==== Data extracts

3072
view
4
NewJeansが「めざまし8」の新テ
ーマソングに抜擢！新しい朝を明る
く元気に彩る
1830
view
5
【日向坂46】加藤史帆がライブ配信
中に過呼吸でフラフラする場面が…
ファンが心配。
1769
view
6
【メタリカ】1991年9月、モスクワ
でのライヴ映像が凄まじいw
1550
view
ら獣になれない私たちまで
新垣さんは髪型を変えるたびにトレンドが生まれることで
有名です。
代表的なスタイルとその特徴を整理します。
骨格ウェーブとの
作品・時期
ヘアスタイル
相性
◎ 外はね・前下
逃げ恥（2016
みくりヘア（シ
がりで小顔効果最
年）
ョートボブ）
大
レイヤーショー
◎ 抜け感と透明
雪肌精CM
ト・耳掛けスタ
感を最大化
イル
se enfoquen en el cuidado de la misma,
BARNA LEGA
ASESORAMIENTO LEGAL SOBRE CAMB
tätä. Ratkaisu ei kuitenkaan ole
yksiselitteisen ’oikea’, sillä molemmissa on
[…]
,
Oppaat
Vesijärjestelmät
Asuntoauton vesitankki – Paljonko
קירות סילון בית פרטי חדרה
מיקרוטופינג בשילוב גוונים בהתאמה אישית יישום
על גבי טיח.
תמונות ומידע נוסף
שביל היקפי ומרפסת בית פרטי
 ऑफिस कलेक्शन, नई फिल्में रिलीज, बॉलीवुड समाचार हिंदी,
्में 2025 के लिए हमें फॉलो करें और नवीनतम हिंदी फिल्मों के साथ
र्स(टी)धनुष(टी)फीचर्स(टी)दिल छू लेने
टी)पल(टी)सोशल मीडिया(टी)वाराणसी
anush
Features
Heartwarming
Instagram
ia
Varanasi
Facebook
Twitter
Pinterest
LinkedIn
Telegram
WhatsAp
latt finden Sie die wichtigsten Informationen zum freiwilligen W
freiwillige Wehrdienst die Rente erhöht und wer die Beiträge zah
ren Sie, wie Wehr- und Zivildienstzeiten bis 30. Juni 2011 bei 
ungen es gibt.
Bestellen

========

● To do
Every word of every entry must be returned as it appears.

● Output for this task
3072
view
4
NewJeansが「めざまし8」の新テ
ーマソングに抜擢！新しい朝を明る
く元気に彩る
1830
view
5
【日向坂46】加藤史帆がライブ配信
中に過呼吸でフラフラする場面が…
ファンが心配。
1769
view
6
【メタリカ】1991年9月、モスクワ
でのライヴ映像が凄まじいw
1550
view
ら獣になれない私たちまで
新垣さんは髪型を変えるたびにトレンドが生まれることで
有名です。
代表的なスタイルとその特徴を整理します。
骨格ウェーブとの
作品・時期
ヘアスタイル
相性
◎ 外はね・前下
逃げ恥（2016
みくりヘア（シ
がりで小顔効果最
年）
ョートボブ）
大
レイヤーショー
◎ 抜け感と透明
雪肌精CM
ト・耳掛けスタ
感を最大化
イル
se enfoquen en el cuidado de la misma,
BARNA LEGA
ASESORAMIENTO LEGAL SOBRE CAMB
tätä. Ratkaisu ei kuitenkaan ole
yksiselitteisen ’oikea’, sillä molemmissa on
[…]
,
Oppaat
Vesijärjestelmät
Asuntoauton vesitankki – Paljonko
קירות סילון בית פרטי חדרה
מיקרוטופינג בשילוב גוונים בהתאמה אישית יישום
על גבי טיח.
תמונות ומידע נוסף
שביל היקפי ומרפסת בית פרטי
 ऑफिस कलेक्शन, नई फिल्में रिलीज, बॉलीवुड समाचार हिंदी,
्में 2025 के लिए हमें फॉलो करें और नवीनतम हिंदी फिल्मों के साथ
र्स(टी)धनुष(टी)फीचर्स(टी)दिल छू लेने
टी)पल(टी)सोशल मीडिया(टी)वाराणसी
anush
Features
Heartwarming
Instagram
ia
Varanasi
Facebook
Twitter
Pinterest
LinkedIn
Telegram
WhatsAp
latt finden Sie die wichtigsten Informationen zum freiwilligen W
freiwillige Wehrdienst die Rente erhöht und wer die Beiträge zah
ren Sie, wie Wehr- und Zivildienstzeiten bis 30. Juni 2011 bei 
ungen es gibt.
Bestellen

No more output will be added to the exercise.